If your graduate statistical training was anything like mine, you learned ANOVA in one class and Linear Regression in another. My professors would often say things like “ANOVA is just a special case of Regression,” but give vague answers when pressed.

It was not until I started consulting that I realized how closely related ANOVA and regression are. They’re not only related, they’re **the same thing**. Not a quarter and a nickel–different sides of the same coin.

So here is a very simple example that shows why. When someone showed me this, a light bulb went on, even though I already knew both ANOVA and mulitple linear regression quite well (and already had my masters in statistics!). I believe that understanding this little concept has been key to my understanding the general linear model as a whole–its applications are far reaching.

Use a model with a single categorical independent variable, employment category, with 3 categories: managerial, clerical, and custodial. The dependent variable is Previous Experience in months. (This data set is employment.sav, and it is one of the data sets that comes free with SPSS).

We can run this as either an ANOVA or a regression. In the ANOVA, the categorical variable is effect coded, which means that each category’s mean is compared to the grand mean. In the regression, the categorical variable is dummy coded**, which means that each category’s intercept is compared to the reference group’s intercept. Since the intercept is defined as the mean value when all other predictors = 0, and there are no other predictors, the three intercepts are just means.

In both analyses, Job Category has an F=69.192, with a p < .001. Highly significant.

In the ANOVA, we find the means of the three groups are:

Clerical: 85.039

Custodial: 298.111

Manager: 77.619

In the Regression, we find these coefficients:

Intercept: 77.619

Clerical: 7.420

Custodial: 220.492

The intercept is simply the mean of the reference group, Managers. The coefficients for the other two groups are the differences in the mean between the reference group and the other groups.

You’ll notice, for example, that the regression coefficient for Clerical, is the difference between the mean for Clerical, 85.039, and the Intercept, or mean for Manager (85.039 – 77.619 = 7.420). The same works for Custodial.

So an ANOVA reports each mean and a p-value that says at least two are significantly different. A regression reports only one mean(as an intercept), and the differences between that one and all other means, but the p-values evaluate those specific comparisons.

It’s all the same model, the same information, but presented in different ways.

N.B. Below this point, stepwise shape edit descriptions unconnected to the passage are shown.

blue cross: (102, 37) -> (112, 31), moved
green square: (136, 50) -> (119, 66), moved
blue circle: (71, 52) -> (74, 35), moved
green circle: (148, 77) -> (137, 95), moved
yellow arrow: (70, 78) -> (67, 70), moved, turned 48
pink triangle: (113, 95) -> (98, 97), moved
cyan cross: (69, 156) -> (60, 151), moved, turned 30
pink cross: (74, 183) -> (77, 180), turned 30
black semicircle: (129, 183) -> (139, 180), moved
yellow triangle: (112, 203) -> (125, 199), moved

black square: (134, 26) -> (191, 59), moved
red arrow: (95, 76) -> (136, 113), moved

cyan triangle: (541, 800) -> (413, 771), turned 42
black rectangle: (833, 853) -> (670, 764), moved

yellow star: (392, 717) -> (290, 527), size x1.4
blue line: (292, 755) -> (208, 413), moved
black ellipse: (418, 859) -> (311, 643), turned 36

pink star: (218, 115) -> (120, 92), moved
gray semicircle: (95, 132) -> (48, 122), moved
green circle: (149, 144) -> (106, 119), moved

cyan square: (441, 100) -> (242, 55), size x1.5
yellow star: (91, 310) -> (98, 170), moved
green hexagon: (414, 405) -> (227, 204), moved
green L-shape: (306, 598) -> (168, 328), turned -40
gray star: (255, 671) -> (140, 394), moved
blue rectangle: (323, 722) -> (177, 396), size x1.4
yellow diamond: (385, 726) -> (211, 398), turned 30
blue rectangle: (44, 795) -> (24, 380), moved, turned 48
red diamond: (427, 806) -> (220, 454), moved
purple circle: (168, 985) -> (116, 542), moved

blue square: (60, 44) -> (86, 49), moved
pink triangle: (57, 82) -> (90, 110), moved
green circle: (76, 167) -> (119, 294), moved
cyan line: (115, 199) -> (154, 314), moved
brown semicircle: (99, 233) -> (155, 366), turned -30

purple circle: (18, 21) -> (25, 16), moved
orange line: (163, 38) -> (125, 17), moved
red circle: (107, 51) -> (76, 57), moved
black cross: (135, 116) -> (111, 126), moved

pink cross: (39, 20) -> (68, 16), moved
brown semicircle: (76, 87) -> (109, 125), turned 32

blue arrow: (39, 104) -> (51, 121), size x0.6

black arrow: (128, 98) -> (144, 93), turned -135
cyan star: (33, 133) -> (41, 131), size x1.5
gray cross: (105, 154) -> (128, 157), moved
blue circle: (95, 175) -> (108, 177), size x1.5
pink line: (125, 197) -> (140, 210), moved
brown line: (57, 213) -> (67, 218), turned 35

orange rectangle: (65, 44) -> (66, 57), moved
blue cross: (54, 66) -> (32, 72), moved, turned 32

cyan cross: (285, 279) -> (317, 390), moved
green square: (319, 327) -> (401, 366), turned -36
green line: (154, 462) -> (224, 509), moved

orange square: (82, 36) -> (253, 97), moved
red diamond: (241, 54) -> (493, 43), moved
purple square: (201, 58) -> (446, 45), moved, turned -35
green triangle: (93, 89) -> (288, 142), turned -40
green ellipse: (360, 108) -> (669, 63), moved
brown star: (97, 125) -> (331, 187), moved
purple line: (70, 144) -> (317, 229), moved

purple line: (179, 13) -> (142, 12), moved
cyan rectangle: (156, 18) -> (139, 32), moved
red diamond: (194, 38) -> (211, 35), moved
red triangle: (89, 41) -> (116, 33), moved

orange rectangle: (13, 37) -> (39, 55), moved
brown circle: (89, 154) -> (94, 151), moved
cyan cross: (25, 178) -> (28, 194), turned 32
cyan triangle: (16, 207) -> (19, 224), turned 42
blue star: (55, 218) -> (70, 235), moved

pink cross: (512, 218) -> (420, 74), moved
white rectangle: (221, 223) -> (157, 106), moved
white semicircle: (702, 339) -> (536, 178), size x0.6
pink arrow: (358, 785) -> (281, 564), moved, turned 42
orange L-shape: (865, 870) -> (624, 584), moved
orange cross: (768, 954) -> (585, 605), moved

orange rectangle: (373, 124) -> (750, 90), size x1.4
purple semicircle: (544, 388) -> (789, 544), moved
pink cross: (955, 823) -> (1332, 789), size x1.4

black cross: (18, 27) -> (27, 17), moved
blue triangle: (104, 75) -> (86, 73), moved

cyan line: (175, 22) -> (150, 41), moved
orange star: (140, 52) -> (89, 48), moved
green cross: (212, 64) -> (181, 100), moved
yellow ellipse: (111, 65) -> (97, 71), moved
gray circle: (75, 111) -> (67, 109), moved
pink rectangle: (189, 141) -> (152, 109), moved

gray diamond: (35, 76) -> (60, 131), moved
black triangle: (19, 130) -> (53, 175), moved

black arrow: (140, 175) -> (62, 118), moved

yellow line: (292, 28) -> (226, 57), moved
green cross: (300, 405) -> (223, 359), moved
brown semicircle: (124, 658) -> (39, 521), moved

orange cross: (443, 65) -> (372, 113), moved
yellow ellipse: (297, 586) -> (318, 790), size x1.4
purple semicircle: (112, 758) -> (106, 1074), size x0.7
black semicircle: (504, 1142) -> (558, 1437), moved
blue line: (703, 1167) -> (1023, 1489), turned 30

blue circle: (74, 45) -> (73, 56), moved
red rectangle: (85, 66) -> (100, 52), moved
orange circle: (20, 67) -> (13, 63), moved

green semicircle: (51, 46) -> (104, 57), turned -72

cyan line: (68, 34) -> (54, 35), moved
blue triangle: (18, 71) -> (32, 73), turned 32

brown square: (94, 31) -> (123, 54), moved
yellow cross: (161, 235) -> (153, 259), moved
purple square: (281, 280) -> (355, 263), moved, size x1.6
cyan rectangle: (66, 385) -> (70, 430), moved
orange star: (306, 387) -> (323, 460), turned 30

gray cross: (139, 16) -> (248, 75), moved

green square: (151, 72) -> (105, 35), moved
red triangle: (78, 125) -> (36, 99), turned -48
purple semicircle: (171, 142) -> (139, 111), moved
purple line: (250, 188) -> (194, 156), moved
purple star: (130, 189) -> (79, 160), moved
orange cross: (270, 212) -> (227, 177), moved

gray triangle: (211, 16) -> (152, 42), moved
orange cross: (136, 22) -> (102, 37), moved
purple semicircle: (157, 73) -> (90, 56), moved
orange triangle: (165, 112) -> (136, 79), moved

Understand what the model tells you in each way, and you are empowered.

I suggest you try this little exercise with any data set, then add in a second categorical variable, first without, then with an interaction. Go through the means and the regression coefficients and see how they add up.

**The dummy coding creates two 1/0 variables: Clerical = 1 for the clerical category, 0 otherwise; Custodial = 1 for the custodial category, 0 otherwise. Observations in the Managerial category have a 0 value on both of these variables, and this is known as the reference group.

{ 36 comments… read them below or add one }

Great post; thanks for sharing!

Would it ever be the case that the significance tests of the regression coefficients would come out non-significant when the overall F-test did come out significant? What if, for example, you had a factor with three levels, A, B, and C, with means 3, 5, and 4. If C is the reference level, could it be the case in the regression model that neither the coefficient comparing A to C nor the coefficient comparing B to C would be significantly different from 0, but that the F-statistic would be significant due to the difference between A and B?

Yes. They’re testing slightly different things, as you’ve noticed,. and you’ve hit the difference exactly.

As a lowly Bachelor of engineering, here is why you are wrong:

If we ignore rank-deficient cases, then linear regressions only have a non-zero residual if there are more data points than parameters (overdetermined). In contrast, the residual is zero if there are the same number of data points as parameters (critically determined). In this latter, degenerate case, the “regression” always produces a perfect fit.

So, what happens when we apply ANOVA and regression to grouped data?

– With ANOVA, variance is partitioned into between-level and within-level.

– With critically determined linear regression:

— The model can account for all of the between-level variance, because the number of *unique* predictors (i.e. number of levels) equals the number of parameters. Put another way, the model can pass through all group means.

— The residual will be the within-level variance.

– With overdetermined linear regression:

— The model will only account for some of the between-level variance.

— The residual will be the within-level variance, *plus* the remaining between-level variance.

The regression you described is critically determined, because the number of (unique) input levels and parameters are both 2. The input levels are, e.g. Clerical and Non-Clerical; and the parameters are intercept and slope because you are fitting a line. We expect that this regression and ANOVA will partition your variance in the exact same way, and because they arrive at the same partition, they will have the same mean for the groups as you have observed.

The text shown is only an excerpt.